Not every organic farmer shares the concerns of Cleghorn and Henry about shale gas companies operating on their property. According to Gas Rush Stories, as of early 2013, out of 500 farms certified by Pennsylvania Certified Organic in Pennsylvania and nine surrounding states, about 20 have signed a lease with a gas company.
Jill Kriesky, associate director of the Southwest Pennsylvania Environmental Health Project, said the issue of shale gas drilling on farmland raises many questions, all the way down the supply chain. “Should grocery stores come up with some sort of policy of testing the food that comes in?” Kriesky asked during the panel discussion.
Southwest Pennsylvania Environmental Health Project is a nonprofit environmental health organization created to assist and support residents in the region who believe their health has been, or could be, impacted by natural gas drilling activities.
Without more research into the impact on food production and without greater transparency by the industry and the government, it would be difficult to track the issues related to food consumption. Referring to Cleghorn and Henry, Kriesky said it is clear that there are responsible farmers who do not want to sell any product that is potentially contaminated. “But we really are not completely clear on what to look for” in terms of contamination when the food makes its way to farmers’ markets, grocery stores and restaurants, she explained.
The issue will likely become murkier as shale gas drilling encroaches on even more farmland in Pennsylvania. “In the past, we’ve thought that we’ll zone off industrial activities because we know they’re dangerous,” Cleghorn said. “But the business model of the fracking industry can’t work that way. They must impose themselves on a living human, animal and vegetative ecosystem throughout the state in order to get the gas they want.”
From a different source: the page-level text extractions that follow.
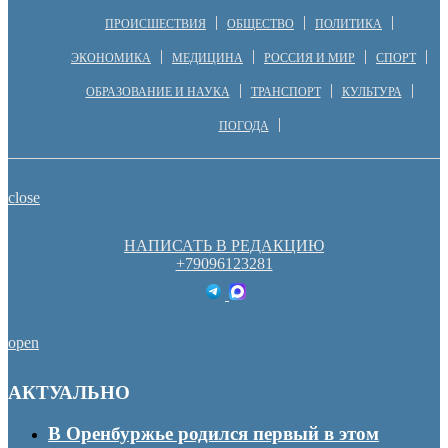
ПРОИСШЕСТВИЯ
ОБЩЕСТВО
ПОЛИТИКА
ЭКОНОМИКА
МЕДИЦИНА
РОССИЯ И МИР
СПОРТ
ОБРАЗОВАНИЕ И НАУКА
ТРАНСПОРТ
КУЛЬТУРА
ПОГОДА
close
НАПИСАТЬ В РЕДАКЦИЮ
+79096123281
open
АКТУАЛЬНО
В Оренбуржье родился первый в этом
Pennsylvania legislators also have passed laws, including Act 13, making it harder to restrict where shale gas drilling takes place. “That’s why they can go near any person’s farm. They can go near schools and hospitals,” Cleghorn said. “They have the audacity to think that they can bring an industry in here and overlay an industrial grid on top of living populations.”
Kriesky recalled that David Brown, a toxicologist and her colleague at Southwest Pennsylvania Environmental Health Project, recently told her that he has never studied anything as inescapable as shale gas drilling in his 50 years as a toxicologist.
“He’s worked on Superfund sites for all sorts of really horrible environmental disasters. But they were contained,” Kriesky said. “There’s no fence line here. You can’t put a fence around what’s happening” in the communities affected by the shale gas rush, she said.